▸ WHAT THIS TASK INVOLVES:
Please copy out the entries exactly, skipping any pictures.

··· MATERIAL SHOWN ···

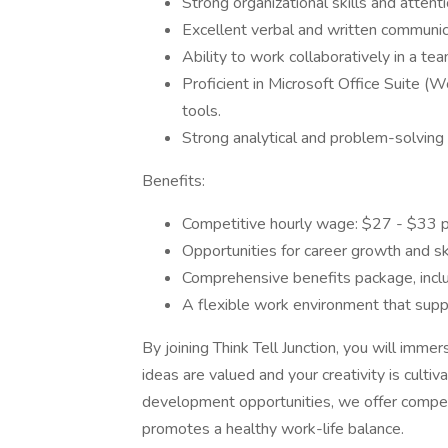
Strong organizational skills and attenti
Excellent verbal and written communica
Ability to work collaboratively in a te
Proficient in Microsoft Office Suite 
tools.
Strong analytical and problem-solving a
Benefits:
Competitive hourly wage: $27 - $33 p
Opportunities for career growth and s
Comprehensive benefits package, inclu
A flexible work environment that suppo
By joining Think Tell Junction, you will imme
ideas are valued and your creativity is cultiv
development opportunities, we offer competi
promotes a healthy work-life balance.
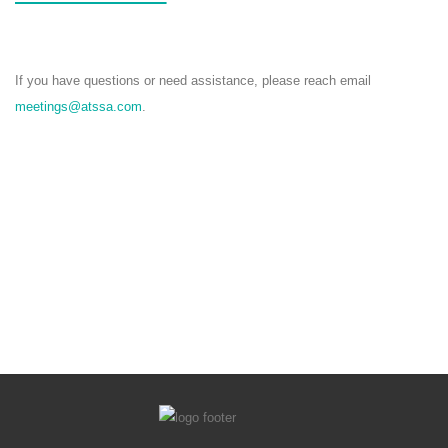
If you have questions or need assistance, please reach email
meetings@atssa.com
.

···

▸ FINISHED EXERCISE:
Strong organizational skills and attenti
Excellent verbal and written communica
Ability to work collaboratively in a te
Proficient in Microsoft Office Suite 
tools.
Strong analytical and problem-solving a
Benefits:
Competitive hourly wage: $27 - $33 p
Opportunities for career growth and s
Comprehensive benefits package, inclu
A flexible work environment that suppo
By joining Think Tell Junction, you will imme
ideas are valued and your creativity is cultiv
development opportunities, we offer competi
promotes a healthy work-life balance.
If you have questions or need assistance, please reach email
meetings@atssa.com
.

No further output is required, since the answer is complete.